I have a continuous variable on y, and a categorical on x axis. At the categorical variable the order makes sense, and it would make sense to fit a regression by its index, I mean instead of c('a', 'b', 'c') use the indices (order(c('a', 'b', 'c')), which is c(1, 2, 3)), and fit the model against this. However, ggplot rejects to fit a geom_smooth(method = lm) if one variable is not numeric. Ok, then I can tell it that use the order:
geom_smooth(aes(x = order(hgcc), y = rtmean), method = lm) But then it takes the indices of the whole column from the data frame, which is not good with faceting with scales = 'free', when only a subset of the levels of the x variable appears on one plot.

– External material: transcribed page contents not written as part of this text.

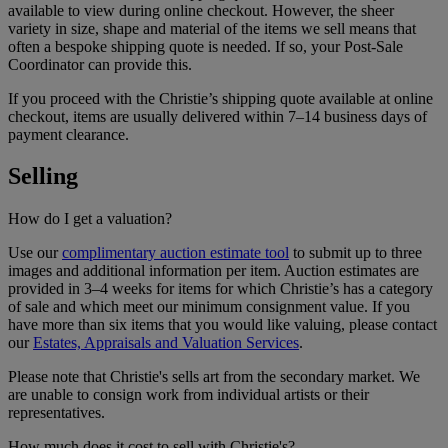
available to view during online checkout. However, the sheer
variety in size, shape and material of the items we sell means that
often a bespoke shipping quote is needed. If so, your Post-Sale
Coordinator can provide this.
If you proceed with the Christie’s shipping quote available at online
checkout, items are usually delivered within 7–14 business days of
payment clearance.
Selling
How do I get a valuation?
Use our
complimentary auction estimate tool
to submit up to three
images and additional information per item. Auction estimates are
provided in 3–4 weeks for items for which Christie’s has a category
of sale and which meet our minimum consignment value. If you
have more than six items that you would like valuing, please contact
our
Estates, Appraisals and Valuation Services
.
Please note that Christie's sells art from the secondary market. We
are unable to consign work from individual artists or their
representatives.
How much does it cost to sell with Christie's?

The indexes in the whole dataframe are much higher in average, so the regression will be plotted far on the right:
Here is a minimal working example:
require(ggplot2) load(url('http://www.ebi.ac.uk/~denes/54b510889336eb2591d8beff/sample_data.RData')) ggplot(adata12cc, aes(x = hgcc, y = rtmean, color = cls, size = log10(intensity))) + geom_point(stat = 'sum', alpha = 0.33) + geom_smooth( aes(x = order(hgcc), y = rtmean), method = 'glm') + facet_wrap( ~ uhgroup, scales = 'free') + scale_radius(guide = guide_legend(title = 'Intensity (log)')) + scale_color_discrete(guide = guide_legend(title = 'Class')) + xlab('Carbon count unsaturation') + ylab('Mean RT [min]') + ggtitle('RT vs. carbon count & unsaturation by headgroup') + theme(axis.title = element_text(size = 24), axis.text.x = element_text(angle = 90, vjust = 0.5, size = 9, hjust = 1), axis.text.y = element_text(size = 11), plot.title = element_text(size = 21), strip.text = element_text(size = 18), panel.grid.minor.x = element_blank()) I know this is not the nice way of doing things, but ggplot could make life so much easier, if I could refer to those variables and do something with them which are subsetted anyways by faceting.